Slow-growing evergreen tree reaching 80 ft (25 m) in height. Has rust-red bark and flattened, dark green needle-like leaves. The female trees produce fleshy red cup-like fruit.
Habitat & Cultivation
Yew grows throughout northern temperate zones. More often found in cultivation than in the wild, it prefers lime-rich soil. The leaves are gathered in spring.
Yew contains a mixture of alkaloids known as taxine, and also diterpenes (including taxol in some varieties), lignans, tannin, and resin.
History & Folklore
The yew tree was sacred to the Druids, who are believed to have considered it an emblem of immortality. The Druids planted yews in holy sites, a practice that continued with the coming of Christianity. Many medieval churchyards contain ancient yews, some thought to be over 2,000 years old. In the Middle Ages, the best longbows were made from yew wood, as were magic wands.
Medicinal Actions & Uses
Though yew has been used in small doses to treat rheumatic and urinary problems, its extreme toxicity makes it an unsafe medicinal plant.

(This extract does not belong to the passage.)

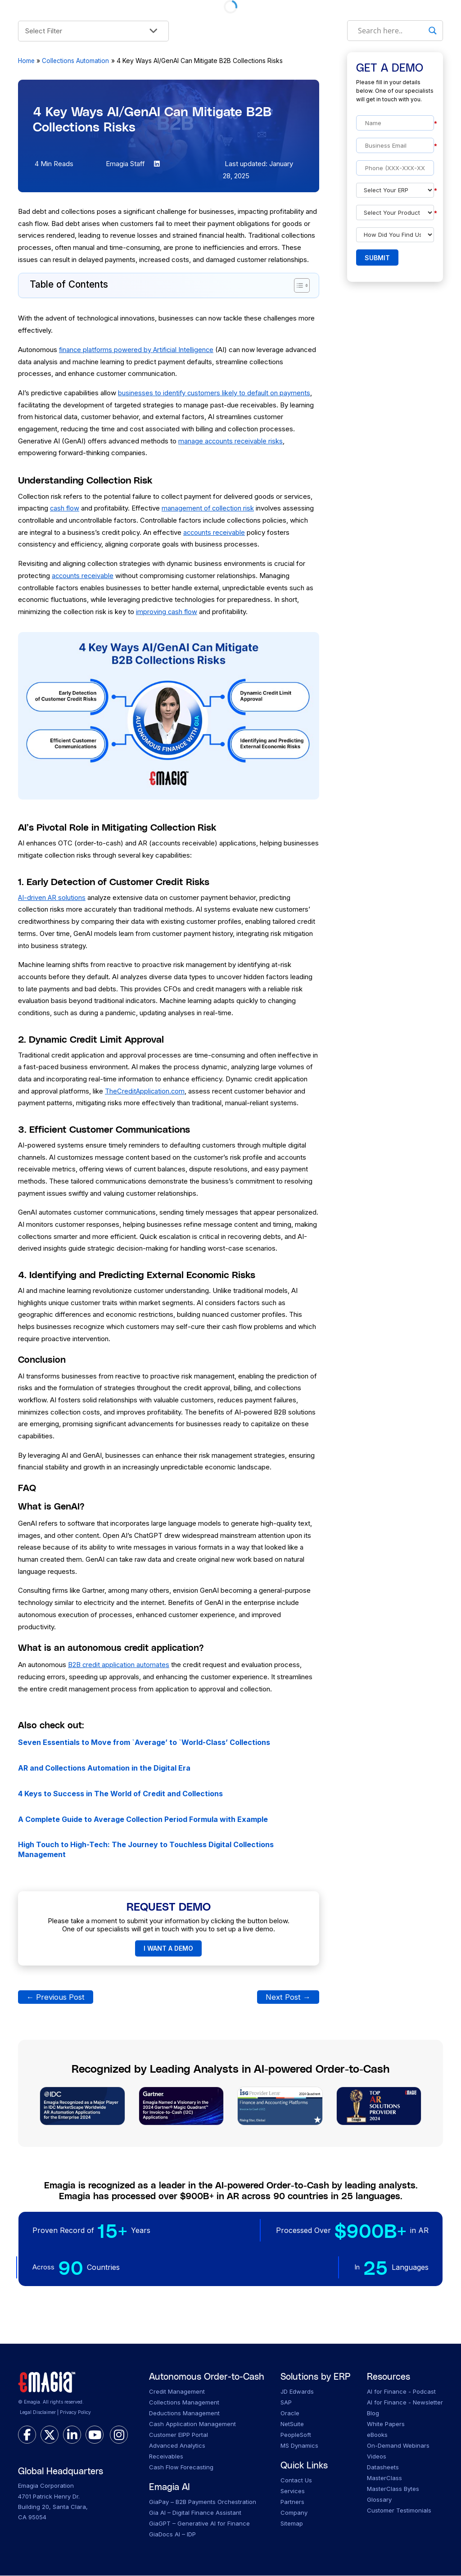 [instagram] (119, 2436)
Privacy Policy (75, 2413)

Taxol inhibits cell division, and has thus been extensively researched for its use as an anticancer drug. Taxol is most commonly found in the Pacific yew (T. brevifolia), though some varieties of T. baccata also contain the substance. Studies have been conducted since the 1980s in search of potential cancer treatments.
Yew is extremely toxic. Do not take under any circumstances.